__Problem statement__
Exactness is required throughout. Return every record once more.

__Transcribed page contents__
------------------------------------------------------------------------
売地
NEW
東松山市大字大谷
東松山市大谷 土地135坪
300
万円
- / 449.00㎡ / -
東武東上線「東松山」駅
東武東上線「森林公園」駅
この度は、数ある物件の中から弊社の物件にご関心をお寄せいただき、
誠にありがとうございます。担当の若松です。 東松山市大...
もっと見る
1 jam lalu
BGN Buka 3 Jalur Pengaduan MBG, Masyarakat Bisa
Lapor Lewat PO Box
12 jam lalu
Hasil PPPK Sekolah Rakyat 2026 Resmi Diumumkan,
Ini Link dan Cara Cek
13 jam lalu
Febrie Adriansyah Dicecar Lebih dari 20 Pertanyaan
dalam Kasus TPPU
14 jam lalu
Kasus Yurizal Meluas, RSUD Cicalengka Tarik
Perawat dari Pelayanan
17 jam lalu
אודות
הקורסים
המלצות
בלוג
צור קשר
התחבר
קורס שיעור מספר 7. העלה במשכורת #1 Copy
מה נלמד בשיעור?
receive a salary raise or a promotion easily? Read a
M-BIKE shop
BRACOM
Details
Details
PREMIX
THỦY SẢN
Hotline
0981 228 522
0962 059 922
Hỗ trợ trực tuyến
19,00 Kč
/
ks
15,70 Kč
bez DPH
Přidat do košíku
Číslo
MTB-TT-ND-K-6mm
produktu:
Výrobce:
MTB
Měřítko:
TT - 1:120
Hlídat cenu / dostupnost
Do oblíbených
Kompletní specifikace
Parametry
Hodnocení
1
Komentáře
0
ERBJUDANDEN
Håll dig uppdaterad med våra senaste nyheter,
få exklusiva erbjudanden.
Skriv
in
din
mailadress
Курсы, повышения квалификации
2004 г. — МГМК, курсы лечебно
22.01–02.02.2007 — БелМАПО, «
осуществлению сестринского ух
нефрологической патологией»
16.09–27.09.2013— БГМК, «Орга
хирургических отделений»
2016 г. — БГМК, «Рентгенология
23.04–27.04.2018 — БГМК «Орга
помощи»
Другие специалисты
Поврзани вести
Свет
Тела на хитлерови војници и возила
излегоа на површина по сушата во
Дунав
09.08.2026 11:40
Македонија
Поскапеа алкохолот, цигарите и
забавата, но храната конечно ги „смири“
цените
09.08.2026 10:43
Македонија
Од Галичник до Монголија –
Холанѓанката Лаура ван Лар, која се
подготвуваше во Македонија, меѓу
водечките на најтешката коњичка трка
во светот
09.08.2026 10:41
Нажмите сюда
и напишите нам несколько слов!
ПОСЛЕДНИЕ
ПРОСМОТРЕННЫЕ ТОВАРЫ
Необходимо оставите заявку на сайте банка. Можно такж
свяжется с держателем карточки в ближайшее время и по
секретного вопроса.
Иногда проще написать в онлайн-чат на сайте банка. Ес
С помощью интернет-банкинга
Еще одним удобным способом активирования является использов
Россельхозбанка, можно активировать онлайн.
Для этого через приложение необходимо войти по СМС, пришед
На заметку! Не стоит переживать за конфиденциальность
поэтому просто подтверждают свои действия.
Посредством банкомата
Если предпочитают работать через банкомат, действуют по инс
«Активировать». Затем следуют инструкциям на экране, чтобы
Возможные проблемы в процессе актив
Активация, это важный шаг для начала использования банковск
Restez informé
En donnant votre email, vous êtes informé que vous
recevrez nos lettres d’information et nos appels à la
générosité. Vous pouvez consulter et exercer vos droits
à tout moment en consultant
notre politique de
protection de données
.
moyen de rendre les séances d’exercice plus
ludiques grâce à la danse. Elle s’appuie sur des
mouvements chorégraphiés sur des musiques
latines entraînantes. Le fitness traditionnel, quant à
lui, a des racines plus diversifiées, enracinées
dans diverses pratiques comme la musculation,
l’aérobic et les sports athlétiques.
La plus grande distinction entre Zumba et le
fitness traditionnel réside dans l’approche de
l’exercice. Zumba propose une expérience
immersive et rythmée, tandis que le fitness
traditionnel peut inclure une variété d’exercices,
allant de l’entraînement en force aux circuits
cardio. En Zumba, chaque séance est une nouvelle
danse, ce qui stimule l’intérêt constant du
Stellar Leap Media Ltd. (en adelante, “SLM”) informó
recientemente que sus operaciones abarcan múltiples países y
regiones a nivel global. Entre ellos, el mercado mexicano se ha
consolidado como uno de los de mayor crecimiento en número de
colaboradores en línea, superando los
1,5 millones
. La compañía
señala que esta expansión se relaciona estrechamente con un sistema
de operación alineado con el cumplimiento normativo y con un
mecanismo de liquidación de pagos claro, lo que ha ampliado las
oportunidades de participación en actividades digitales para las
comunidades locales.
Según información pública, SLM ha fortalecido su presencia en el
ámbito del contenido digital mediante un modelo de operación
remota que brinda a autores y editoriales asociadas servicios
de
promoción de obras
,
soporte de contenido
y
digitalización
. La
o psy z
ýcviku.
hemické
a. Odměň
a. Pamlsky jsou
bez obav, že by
------------------------------------------------------------------------
__Output for this task__
売地
NEW
東松山市大字大谷
東松山市大谷 土地135坪
300
万円
- / 449.00㎡ / -
東武東上線「東松山」駅
東武東上線「森林公園」駅
この度は、数ある物件の中から弊社の物件にご関心をお寄せいただき、
誠にありがとうございます。担当の若松です。 東松山市大...
もっと見る
1 jam lalu
BGN Buka 3 Jalur Pengaduan MBG, Masyarakat Bisa
Lapor Lewat PO Box
12 jam lalu
Hasil PPPK Sekolah Rakyat 2026 Resmi Diumumkan,
Ini Link dan Cara Cek
13 jam lalu
Febrie Adriansyah Dicecar Lebih dari 20 Pertanyaan
dalam Kasus TPPU
14 jam lalu
Kasus Yurizal Meluas, RSUD Cicalengka Tarik
Perawat dari Pelayanan
17 jam lalu
אודות
הקורסים
המלצות
בלוג
צור קשר
התחבר
קורס שיעור מספר 7. העלה במשכורת #1 Copy
מה נלמד בשיעור?
receive a salary raise or a promotion easily? Read a
M-BIKE shop
BRACOM
Details
Details
PREMIX
THỦY SẢN
Hotline
0981 228 522
0962 059 922
Hỗ trợ trực tuyến
19,00 Kč
/
ks
15,70 Kč
bez DPH
Přidat do košíku
Číslo
MTB-TT-ND-K-6mm
produktu:
Výrobce:
MTB
Měřítko:
TT - 1:120
Hlídat cenu / dostupnost
Do oblíbených
Kompletní specifikace
Parametry
Hodnocení
1
Komentáře
0
ERBJUDANDEN
Håll dig uppdaterad med våra senaste nyheter,
få exklusiva erbjudanden.
Skriv
in
din
mailadress
Курсы, повышения квалификации
2004 г. — МГМК, курсы лечебно
22.01–02.02.2007 — БелМАПО, «
осуществлению сестринского ух
нефрологической патологией»
16.09–27.09.2013— БГМК, «Орга
хирургических отделений»
2016 г. — БГМК, «Рентгенология
23.04–27.04.2018 — БГМК «Орга
помощи»
Другие специалисты
Поврзани вести
Свет
Тела на хитлерови војници и возила
излегоа на површина по сушата во
Дунав
09.08.2026 11:40
Македонија
Поскапеа алкохолот, цигарите и
забавата, но храната конечно ги „смири“
цените
09.08.2026 10:43
Македонија
Од Галичник до Монголија –
Холанѓанката Лаура ван Лар, која се
подготвуваше во Македонија, меѓу
водечките на најтешката коњичка трка
во светот
09.08.2026 10:41
Нажмите сюда
и напишите нам несколько слов!
ПОСЛЕДНИЕ
ПРОСМОТРЕННЫЕ ТОВАРЫ
Необходимо оставите заявку на сайте банка. Можно такж
свяжется с держателем карточки в ближайшее время и по
секретного вопроса.
Иногда проще написать в онлайн-чат на сайте банка. Ес
С помощью интернет-банкинга
Еще одним удобным способом активирования является использов
Россельхозбанка, можно активировать онлайн.
Для этого через приложение необходимо войти по СМС, пришед
На заметку! Не стоит переживать за конфиденциальность
поэтому просто подтверждают свои действия.
Посредством банкомата
Если предпочитают работать через банкомат, действуют по инс
«Активировать». Затем следуют инструкциям на экране, чтобы
Возможные проблемы в процессе актив
Активация, это важный шаг для начала использования банковск
Restez informé
En donnant votre email, vous êtes informé que vous
recevrez nos lettres d’information et nos appels à la
générosité. Vous pouvez consulter et exercer vos droits
à tout moment en consultant
notre politique de
protection de données
.
moyen de rendre les séances d’exercice plus
ludiques grâce à la danse. Elle s’appuie sur des
mouvements chorégraphiés sur des musiques
latines entraînantes. Le fitness traditionnel, quant à
lui, a des racines plus diversifiées, enracinées
dans diverses pratiques comme la musculation,
l’aérobic et les sports athlétiques.
La plus grande distinction entre Zumba et le
fitness traditionnel réside dans l’approche de
l’exercice. Zumba propose une expérience
immersive et rythmée, tandis que le fitness
traditionnel peut inclure une variété d’exercices,
allant de l’entraînement en force aux circuits
cardio. En Zumba, chaque séance est une nouvelle
danse, ce qui stimule l’intérêt constant du
Stellar Leap Media Ltd. (en adelante, “SLM”) informó
recientemente que sus operaciones abarcan múltiples países y
regiones a nivel global. Entre ellos, el mercado mexicano se ha
consolidado como uno de los de mayor crecimiento en número de
colaboradores en línea, superando los
1,5 millones
. La compañía
señala que esta expansión se relaciona estrechamente con un sistema
de operación alineado con el cumplimiento normativo y con un
mecanismo de liquidación de pagos claro, lo que ha ampliado las
oportunidades de participación en actividades digitales para las
comunidades locales.
Según información pública, SLM ha fortalecido su presencia en el
ámbito del contenido digital mediante un modelo de operación
remota que brinda a autores y editoriales asociadas servicios
de
promoción de obras
,
soporte de contenido
y
digitalización
. La
o psy z
ýcviku.
hemické
a. Odměň
a. Pamlsky jsou
bez obav, že by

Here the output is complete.